“I started this business with less than $40,” said Millicent Yeboah-Awudzi, a Fellow with the Feed the Future Norman E. Borlaug Leadership Enhancement in Agriculture Program (Borlaug LEAP). “Through discipline and hard work, I was able to build something that not only endures but has provided employment for others.”
Yeboah-Awudzi is a master’s student in Food Science at Kwame Nkrumah University of Science and Technology in Ghana and a successful business owner. With support from Borlaug LEAP, Yeboah-Awudzi hopes to leave a lasting legacy in business and in her educational career. The program identifies ambitious young graduate students from Sub-Saharan Africa who have demonstrated leadership potential and supports these scholars in completing their research and making a difference with their work.

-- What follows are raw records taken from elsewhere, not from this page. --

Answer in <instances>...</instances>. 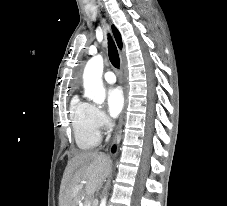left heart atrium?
Segmentation results:
<instances>
[{
	"label": "left heart atrium",
	"instance_id": "obj_1",
	"mask_svg": "<svg viewBox=\"0 0 227 206\" xmlns=\"http://www.w3.org/2000/svg\"><path fill=\"white\" fill-rule=\"evenodd\" d=\"M124 106V96L120 87H112L107 91V108L111 117H116Z\"/></svg>",
	"mask_w": 227,
	"mask_h": 206
}]
</instances>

Her brainchild-turned-business, Homemade Foods, revolves around the local hibiscus beverage, sobolo. Traditionally sold in plastic baggies to school children, sobolo lacks wide consumer appeal and does not generate significant income for its mostly female vendors. Additionally, the quality of the product tends to vary greatly, plagued by contamination issues due to poor production practices. However, the beverage has appreciably more vitamins and minerals than other, more expensive drinks on the market—and it can be produced at a low cost. Recognizing the limitations of the drink, as well as its economic potential, Yeboah-Awudzi set out to make an income by making a change.

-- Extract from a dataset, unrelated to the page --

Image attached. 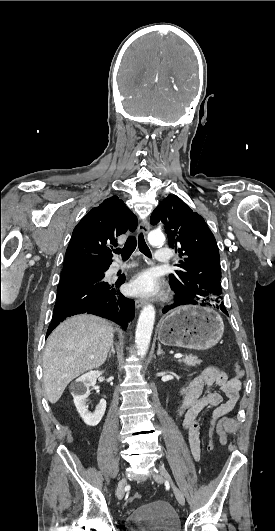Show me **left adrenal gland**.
<instances>
[{"label":"left adrenal gland","mask_w":275,"mask_h":531,"mask_svg":"<svg viewBox=\"0 0 275 531\" xmlns=\"http://www.w3.org/2000/svg\"><path fill=\"white\" fill-rule=\"evenodd\" d=\"M157 355H164V351H162L160 343H158Z\"/></svg>","instance_id":"left-adrenal-gland-1"}]
</instances>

“[As a] food scientist, [I] decided to research more on how to improve the quality of this local beverage, both in packaging and in nutritional content,” she said. “[I] worked on microbial contamination, […] and came out with interventions and good manufacturing practices to reduce contamination.” The result was a modified product called Pinnasob. “Sob” is short for the traditional name for the hibiscus drink sobolo, while “Pinna” is Millicent’s local middle name.
Pinnasob is now sold in sterilized bottles at local supermarkets and in cold dispenser machines at private, catered events through Homemade Foods.
Yeboah-Awudzi’s inspiration for Homemade Foods came while she was an intern at the Niche Cocoa factory in Tema, Ghana. The owner of the factory, Edmond Poku, is also a young entrepreneur who was happy to mentor her.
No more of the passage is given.